The Indian Ocean Tsunami 10 Years On

The humanitarian response to the Indian Ocean Tsunami saved lives and gave people the means to rebuild their futures, Oxfam says today.

A report published by Oxfam today looks back at the international agency’s emergency and long-term response to the Tsunami.

The tsunami on Boxing Day ten years ago was unprecedented. It hit 14 countries and affected 5 million people, killing an estimated 230,000 people and making 1.7 million homeless.

An estimated $13.5 billion (£8.6bn) was raised by the international community. Up to 40 per cent was donated by individuals, trusts, foundations and business, making it the highest ever privately funded emergency.

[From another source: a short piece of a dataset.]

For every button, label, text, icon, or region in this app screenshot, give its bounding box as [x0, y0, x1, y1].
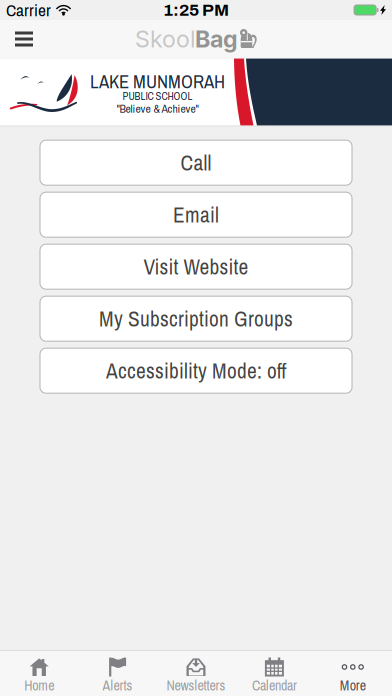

Globally, Oxfam received $294 million (£187m), with over 90 per cent coming from private donors. Most of this (54 per cent) was raised in the UK.

The generous funding meant that Oxfam was able to respond in seven countries – Indonesia, Sri Lanka, India, the Maldives, Myanmar, Thailand and Somalia, making it Oxfam’s biggest emergency response ever. The international agency provided emergency water, food and shelter, and then had enough to improve livelihoods over a five-year period.

Oxfam and its partners helped an estimated 2.5 million people between 2004 and 2009. In the immediate term, the international agency provided shelter for more than 40,000 people, provided blankets and trucked in clean water. Over the next three years, Oxfam continued to truck more than 300 million litres to Aceh, Indonesia, which was among the hardest hit.

Work from Oxfam and partners included improving or building more than 10,800 wells, 90 boreholes and 55 gravity flow water systems. In Aceh, a municipal system to supply 10,000 people was built and training provided for local communities to maintain it. A return trip to the communities in Aceh earlier this year confirmed that water systems are still running under the eye of local volunteers and that Oxfam’s wider response made a difference to people’s lives.

Oxfam also reached a further 960,000 people to help improve their incomes, either by recruiting people to help with clean-up projects or by restoring livelihoods such as replacing fishing boats, constructing docks in Indonesia and Somalia, improving agricultural practices and replacing livestock. Other work included constructing or repairing 100 schools in Indonesia and Myanmar.